Hageman faktörünün aktive olması ile intrensek koagülasyon başlar. Genellikle şok ile
birlikte kontrol edilemeyen koagülasyon aktivasyonu, tromboz, trombositlerin ve pıhtılaşma
faktörlerinin (faktör II, V ve VIII) tüketimi ile sonuçlanan DIC tablosu ortaya çıkar. DIC,
sepsis prognozunu kötü yönde etkiler (71).

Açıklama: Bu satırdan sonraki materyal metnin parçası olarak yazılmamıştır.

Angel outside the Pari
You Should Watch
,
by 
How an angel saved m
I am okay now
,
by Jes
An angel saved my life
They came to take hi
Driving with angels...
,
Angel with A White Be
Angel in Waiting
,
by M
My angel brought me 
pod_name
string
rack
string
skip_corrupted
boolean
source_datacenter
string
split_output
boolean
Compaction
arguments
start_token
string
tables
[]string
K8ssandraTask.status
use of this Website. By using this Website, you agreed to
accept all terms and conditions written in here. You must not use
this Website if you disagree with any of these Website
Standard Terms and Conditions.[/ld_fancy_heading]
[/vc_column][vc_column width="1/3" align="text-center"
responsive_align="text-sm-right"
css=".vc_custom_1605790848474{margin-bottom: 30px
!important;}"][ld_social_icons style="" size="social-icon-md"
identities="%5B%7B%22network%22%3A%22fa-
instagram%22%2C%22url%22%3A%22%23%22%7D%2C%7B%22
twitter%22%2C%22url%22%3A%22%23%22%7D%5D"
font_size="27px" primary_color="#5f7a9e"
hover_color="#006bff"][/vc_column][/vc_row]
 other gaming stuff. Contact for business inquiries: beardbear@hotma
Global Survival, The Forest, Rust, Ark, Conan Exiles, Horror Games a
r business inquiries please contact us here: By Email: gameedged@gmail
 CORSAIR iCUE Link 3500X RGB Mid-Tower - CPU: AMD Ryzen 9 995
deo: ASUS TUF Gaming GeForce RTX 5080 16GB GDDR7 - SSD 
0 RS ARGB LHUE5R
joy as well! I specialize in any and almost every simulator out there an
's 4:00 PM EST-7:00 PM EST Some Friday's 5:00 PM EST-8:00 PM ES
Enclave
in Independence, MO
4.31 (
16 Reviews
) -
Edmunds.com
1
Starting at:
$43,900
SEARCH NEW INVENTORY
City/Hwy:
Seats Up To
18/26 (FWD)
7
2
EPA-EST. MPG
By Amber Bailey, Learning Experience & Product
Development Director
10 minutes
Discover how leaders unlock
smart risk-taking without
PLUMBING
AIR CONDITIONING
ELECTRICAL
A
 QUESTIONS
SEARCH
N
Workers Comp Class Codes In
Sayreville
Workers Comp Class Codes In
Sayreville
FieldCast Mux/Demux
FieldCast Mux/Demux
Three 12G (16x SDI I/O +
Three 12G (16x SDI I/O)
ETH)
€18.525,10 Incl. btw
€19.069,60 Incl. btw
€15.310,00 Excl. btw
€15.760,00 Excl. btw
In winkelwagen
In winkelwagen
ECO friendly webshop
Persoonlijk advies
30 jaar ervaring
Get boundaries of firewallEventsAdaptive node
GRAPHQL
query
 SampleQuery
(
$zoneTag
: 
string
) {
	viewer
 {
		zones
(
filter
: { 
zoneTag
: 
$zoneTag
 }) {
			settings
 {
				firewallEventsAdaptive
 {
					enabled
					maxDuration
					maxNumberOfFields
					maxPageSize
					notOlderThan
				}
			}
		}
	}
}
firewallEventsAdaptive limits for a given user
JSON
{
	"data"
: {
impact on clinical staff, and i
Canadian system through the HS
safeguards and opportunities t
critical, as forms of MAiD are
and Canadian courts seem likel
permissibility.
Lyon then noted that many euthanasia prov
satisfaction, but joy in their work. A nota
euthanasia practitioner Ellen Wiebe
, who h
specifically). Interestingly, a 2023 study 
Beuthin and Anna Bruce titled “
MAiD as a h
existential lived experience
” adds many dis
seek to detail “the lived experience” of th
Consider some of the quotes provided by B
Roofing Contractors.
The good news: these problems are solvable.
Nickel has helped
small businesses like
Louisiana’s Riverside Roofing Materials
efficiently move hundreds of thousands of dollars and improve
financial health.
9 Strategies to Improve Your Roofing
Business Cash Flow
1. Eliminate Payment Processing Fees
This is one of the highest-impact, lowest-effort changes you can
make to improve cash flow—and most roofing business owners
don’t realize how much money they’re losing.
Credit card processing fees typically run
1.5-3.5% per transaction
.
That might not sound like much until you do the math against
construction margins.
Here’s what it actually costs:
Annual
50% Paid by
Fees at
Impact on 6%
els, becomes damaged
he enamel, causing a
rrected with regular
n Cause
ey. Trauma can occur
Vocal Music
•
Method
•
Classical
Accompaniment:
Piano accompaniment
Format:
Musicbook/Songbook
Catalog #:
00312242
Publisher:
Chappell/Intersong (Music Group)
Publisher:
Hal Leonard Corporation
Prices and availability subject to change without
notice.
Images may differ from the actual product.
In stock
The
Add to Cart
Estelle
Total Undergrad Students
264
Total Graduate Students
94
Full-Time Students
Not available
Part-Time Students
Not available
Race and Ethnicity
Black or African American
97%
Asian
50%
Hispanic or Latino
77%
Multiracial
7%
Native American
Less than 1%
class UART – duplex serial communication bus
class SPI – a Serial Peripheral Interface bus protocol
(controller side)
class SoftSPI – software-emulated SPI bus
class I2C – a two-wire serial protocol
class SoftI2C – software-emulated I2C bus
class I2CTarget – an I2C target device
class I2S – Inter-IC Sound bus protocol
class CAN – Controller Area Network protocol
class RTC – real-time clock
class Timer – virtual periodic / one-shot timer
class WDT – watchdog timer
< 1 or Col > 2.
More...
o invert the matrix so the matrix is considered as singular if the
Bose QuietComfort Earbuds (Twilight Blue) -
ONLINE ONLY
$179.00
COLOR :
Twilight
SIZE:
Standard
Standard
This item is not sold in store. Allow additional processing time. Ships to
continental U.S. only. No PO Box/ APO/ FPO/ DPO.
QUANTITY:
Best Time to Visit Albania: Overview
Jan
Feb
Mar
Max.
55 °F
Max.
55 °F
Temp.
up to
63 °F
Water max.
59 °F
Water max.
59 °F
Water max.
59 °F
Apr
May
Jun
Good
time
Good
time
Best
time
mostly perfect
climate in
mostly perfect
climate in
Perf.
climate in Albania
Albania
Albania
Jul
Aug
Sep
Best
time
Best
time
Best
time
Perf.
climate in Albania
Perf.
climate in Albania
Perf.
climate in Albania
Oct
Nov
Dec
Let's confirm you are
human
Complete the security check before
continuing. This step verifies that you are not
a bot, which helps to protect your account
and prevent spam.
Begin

Komplemanın aktivasyonu sonrasında nötrofillerin aktive olması ile açığa çıkan oksijen
radikalleri ve lizozomal enzimler, endotoksinler, TNF-α, IL-1, platelet aktive edici faktör
(PAF), lökotrienler (LT), tromboksan A2 (TXA2) endotel geçirgenliğini artırır ve/veya
endotel hasarı meydana getirir. Mikrotrombüslerin oluşumu kolaylaşır. Bir anatomik bölgede
yeterli endotel hasarının oluşması orada organ yetmezliği gelişmesine neden olur. Hasar
kontrol edilemez ise metabolik tüketim artar ve hasta kaybedilir. Sepsiste en sık karşılaşılan
organ yetmezlikleri; akciğer, böbrek, karaciğer ve kalp yetmezliğidir (71).
36
Sepsiste görülebilen tablolardan biri de septik şoktur. Salınan vazoaktif mediatörlerin
etkisi ile sistemik damar direnci azalır. Bu da dokulara giden kan akımının azalmasına neden
olur. Septik şokun patogenezi Şekil 3’de gösterilmiştir (71).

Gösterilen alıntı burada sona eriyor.